Titel: Unfertige Leistungen. Bilanzierung und Ermittlung der Steuerwirkungen. Darstellung und Vergeich

Diplomarbeit , 2008 , 101 Seiten , Note: 2

Autor:in: Maria Rozinski (Autor:in)

BWL - Rechnungswesen, Bilanzierung, Steuern

Leseprobe & Details   Blick ins Buch
Zusammenfassung Leseprobe Details

Die IFRS-Rechnungslegung gewinnt in Deutschland immer mehr an Bedeutung. Die EU-Verordnung verpflichtet kapitalmarktorientierte Unternehmen zur Aufstellung eines Konzernabschlusses nach internationalen Normen. Neben der verpflichtenden Anwendung von IFRS-Vorschriften für kapitalmarktorientierte Unternehmen dürfen informatorische Einzelabschlüsse sowie Konzernabschlüsse nicht kapitalmarktorientierter Unternehmen nach IFRS erstellt werden. Aus der Umstellung der Rechnungslegung von HGB auf IFRS können zahlreiche Änderungen im Ausweis und in der Bewertung einzelner Sachverhalte resultieren.
Insbesondere im Bereich der Teilgewinnrealisierung bei langfristigen Aufträgen zeigt sich die unterschiedliche Intention von HGB und IFRS. Der maßgebliche Zeitraum für die handelsrechtliche Bilanzierung bzw. Erstellung eines Jahresabschlusses beträgt regelmäßig zwölf Monate. Die Dauer der Auftragsdurchführung kann jedoch je nach Branche diesen festgelegten Rechenschaftszeitraum von zwölf Monaten überschreiten. So nimmt beispielsweise der Bau einer Wohnanlage oft mehrere Jahre in Anspruch. In solchen Fällen steht die Frage nach der periodengerechten Erfolgsermittlung im Vordergrund der Diskussion. Die Rechnungslegungssysteme des deutschen Handels- und Steuerrechts sowie IFRS basieren auf unterschiedlichen Grundprinzipien, deren Auswirkungen auf den Jahresabschluss eines Auftragnehmers im Rahmen der vorliegenden Arbeit am Beispiel der langfristigen Auftragsfertigung analysiert und kritisch hinterfragt werden sollen.
Die Zielsetzung dieser Arbeit ist eine vergleichende Darstellung der bilanziellen Behandlung von langfristigen Aufträgen nach HGB und im Steuerrecht sowie unter IFRS. Es soll analysiert werden, welches Rechnungslegungssystem im Falle der langfristigen Aufträge den jeweiligen Jahresabschlusszweck besser erfüllt.
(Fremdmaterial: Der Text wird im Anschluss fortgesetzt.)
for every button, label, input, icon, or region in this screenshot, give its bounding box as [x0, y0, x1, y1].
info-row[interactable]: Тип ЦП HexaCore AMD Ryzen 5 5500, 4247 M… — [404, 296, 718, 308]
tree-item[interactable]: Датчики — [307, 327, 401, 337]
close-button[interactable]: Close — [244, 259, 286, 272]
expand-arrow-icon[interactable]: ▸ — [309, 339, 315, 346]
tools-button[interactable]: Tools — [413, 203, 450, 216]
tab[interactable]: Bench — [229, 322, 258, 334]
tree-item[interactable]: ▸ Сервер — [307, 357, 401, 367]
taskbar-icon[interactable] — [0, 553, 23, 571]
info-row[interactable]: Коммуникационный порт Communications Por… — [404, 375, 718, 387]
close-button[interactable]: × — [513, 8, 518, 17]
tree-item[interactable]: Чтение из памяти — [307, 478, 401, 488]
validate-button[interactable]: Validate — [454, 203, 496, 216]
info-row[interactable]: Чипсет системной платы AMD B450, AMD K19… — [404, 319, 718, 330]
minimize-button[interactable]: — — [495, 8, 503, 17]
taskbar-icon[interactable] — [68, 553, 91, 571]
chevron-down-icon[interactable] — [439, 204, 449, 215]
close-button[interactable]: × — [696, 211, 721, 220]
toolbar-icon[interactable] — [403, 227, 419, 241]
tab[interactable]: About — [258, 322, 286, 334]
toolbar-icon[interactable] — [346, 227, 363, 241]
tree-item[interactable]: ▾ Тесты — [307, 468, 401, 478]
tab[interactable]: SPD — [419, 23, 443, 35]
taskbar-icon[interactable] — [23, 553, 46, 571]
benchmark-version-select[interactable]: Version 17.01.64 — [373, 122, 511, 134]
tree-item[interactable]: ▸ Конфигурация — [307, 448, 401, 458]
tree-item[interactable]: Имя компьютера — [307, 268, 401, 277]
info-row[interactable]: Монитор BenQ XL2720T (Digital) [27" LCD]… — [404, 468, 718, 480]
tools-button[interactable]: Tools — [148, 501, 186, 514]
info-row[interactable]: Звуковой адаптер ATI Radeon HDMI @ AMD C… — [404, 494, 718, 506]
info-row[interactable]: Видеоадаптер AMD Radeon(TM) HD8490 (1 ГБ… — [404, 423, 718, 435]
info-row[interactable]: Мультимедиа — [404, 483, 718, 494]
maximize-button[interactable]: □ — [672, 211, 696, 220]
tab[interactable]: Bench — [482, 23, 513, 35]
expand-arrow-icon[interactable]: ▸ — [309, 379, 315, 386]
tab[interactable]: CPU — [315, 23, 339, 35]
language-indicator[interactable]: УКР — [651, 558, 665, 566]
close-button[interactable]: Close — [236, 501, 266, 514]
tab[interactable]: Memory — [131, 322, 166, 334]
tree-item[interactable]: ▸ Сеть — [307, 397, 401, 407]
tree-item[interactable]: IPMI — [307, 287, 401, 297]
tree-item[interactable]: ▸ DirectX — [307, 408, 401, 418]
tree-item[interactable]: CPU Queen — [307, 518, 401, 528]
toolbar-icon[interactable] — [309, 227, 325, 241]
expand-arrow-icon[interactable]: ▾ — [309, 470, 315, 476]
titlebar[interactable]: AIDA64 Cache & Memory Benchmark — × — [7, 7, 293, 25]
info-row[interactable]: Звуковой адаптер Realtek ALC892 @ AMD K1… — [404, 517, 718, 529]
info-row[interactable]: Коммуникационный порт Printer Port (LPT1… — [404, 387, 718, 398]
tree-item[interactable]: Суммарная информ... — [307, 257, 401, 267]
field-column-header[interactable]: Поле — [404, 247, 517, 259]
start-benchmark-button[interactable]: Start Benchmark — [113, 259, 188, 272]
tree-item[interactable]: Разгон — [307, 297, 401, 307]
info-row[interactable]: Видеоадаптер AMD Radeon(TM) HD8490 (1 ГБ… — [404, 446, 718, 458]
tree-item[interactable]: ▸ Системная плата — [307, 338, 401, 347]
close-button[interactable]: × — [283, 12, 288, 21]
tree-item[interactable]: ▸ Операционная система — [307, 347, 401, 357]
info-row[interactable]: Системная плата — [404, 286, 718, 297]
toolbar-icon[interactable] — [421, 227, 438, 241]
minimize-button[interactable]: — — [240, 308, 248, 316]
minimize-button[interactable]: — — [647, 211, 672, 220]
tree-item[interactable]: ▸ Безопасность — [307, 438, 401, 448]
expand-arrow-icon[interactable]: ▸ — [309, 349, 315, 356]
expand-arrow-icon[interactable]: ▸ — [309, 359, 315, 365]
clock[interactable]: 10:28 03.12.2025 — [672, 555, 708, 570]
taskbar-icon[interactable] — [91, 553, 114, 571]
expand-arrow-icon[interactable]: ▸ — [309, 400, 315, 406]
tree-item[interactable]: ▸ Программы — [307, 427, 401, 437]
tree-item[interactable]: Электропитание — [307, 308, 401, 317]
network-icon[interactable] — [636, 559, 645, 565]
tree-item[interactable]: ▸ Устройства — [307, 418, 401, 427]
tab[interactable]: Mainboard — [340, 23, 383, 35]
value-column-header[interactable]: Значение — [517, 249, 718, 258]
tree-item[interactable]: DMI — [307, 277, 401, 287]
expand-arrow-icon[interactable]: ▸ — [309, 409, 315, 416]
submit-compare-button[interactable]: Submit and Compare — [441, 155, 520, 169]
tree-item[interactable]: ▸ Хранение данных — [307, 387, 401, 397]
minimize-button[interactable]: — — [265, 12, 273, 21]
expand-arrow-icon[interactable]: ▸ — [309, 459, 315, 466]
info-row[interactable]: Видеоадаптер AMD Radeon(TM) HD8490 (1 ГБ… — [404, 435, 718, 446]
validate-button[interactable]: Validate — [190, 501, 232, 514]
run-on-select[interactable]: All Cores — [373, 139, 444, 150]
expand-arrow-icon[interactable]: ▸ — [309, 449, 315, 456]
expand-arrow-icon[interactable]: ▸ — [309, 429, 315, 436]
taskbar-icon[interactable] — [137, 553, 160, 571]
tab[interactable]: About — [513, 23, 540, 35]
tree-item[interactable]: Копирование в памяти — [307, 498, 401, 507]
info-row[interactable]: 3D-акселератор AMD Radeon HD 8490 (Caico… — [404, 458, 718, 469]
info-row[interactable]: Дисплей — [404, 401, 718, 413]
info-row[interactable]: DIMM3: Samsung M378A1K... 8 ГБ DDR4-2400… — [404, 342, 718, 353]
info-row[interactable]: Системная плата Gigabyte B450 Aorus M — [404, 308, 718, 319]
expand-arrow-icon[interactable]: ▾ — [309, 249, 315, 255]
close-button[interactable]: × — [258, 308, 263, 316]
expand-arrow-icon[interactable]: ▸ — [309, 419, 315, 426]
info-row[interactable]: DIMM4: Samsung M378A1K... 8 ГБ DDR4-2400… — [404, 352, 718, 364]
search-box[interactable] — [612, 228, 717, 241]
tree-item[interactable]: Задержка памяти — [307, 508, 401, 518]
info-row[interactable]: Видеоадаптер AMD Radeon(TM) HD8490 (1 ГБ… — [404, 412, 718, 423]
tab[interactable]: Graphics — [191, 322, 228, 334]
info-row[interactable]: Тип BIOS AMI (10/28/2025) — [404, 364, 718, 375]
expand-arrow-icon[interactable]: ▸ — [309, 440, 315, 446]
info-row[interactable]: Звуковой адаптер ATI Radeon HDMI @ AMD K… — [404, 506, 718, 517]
Die in dieser Arbeit vorzunehmende Untersuchung soll die Vor- und Nachteile der einzelnen Bilanzierungsalternativen im Hinblick auf langfristige Aufträge erörtern. Außerdem wird eine Analyse der steuerlichen Auswirkungen auf die Preiskalkulation bei langfristigen Aufträgen durchgeführt. Hierbei soll die Frage beantwortet werden, wie die Umstellung von HGB nach IFRS die Preiskalkulation eines Unternehmens, das langfristige Aufträge durchführt, beeinflussen könnte.

Leseprobe


Inhaltsverzeichnis

1 Einführung

2 Begriffsdefinitionen

2.1 Begriff und Merkmale langfristiger Fertigungsaufträge

2.2 Begriff und Merkmale langfristiger Dienstleistungsaufträge

3 Grundsätzliche Problematiken der Bilanzierung von langfristigen Aufträgen und ihre Lösungsansätze

3.1 Die Completed-Contract-Methode

3.2 Die Percentage-of-Completion-Methode

3.3 Die Zero-Profit-Methode

3.4 Sonstige Methoden: Teilgewinnrealisierung durch Teilabnahme/ Teilabrechnungen/Selbstkostenansatz

4 Bilanzielle Behandlung langfristiger Aufträge nach HGB

4.1 Zulässigkeit der Methoden im deutschen Bilanzrecht

4.2 Bilanzierung von Leistungen vor Vertragsabschluss

4.3 Bilanzierung der Leistungserstellung (unfertige Erzeugnisse)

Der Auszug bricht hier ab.